── Excerpted records
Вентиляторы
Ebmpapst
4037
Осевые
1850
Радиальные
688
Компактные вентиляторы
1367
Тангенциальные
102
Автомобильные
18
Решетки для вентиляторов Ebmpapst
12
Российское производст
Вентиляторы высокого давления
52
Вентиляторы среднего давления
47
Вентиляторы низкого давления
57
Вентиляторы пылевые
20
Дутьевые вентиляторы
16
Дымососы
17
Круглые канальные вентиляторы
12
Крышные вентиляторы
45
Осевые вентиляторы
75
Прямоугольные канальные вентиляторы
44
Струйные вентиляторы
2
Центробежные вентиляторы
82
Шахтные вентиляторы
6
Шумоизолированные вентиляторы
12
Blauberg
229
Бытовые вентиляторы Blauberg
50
────
Aim of the task: From the line holding "Струйные вентиляторы" to the final line of the data, repeat every line exactly. Leave out all the rest.

Task output:
Струйные вентиляторы
2
Центробежные вентиляторы
82
Шахтные вентиляторы
6
Шумоизолированные вентиляторы
12
Blauberg
229
Бытовые вентиляторы Blauberg
50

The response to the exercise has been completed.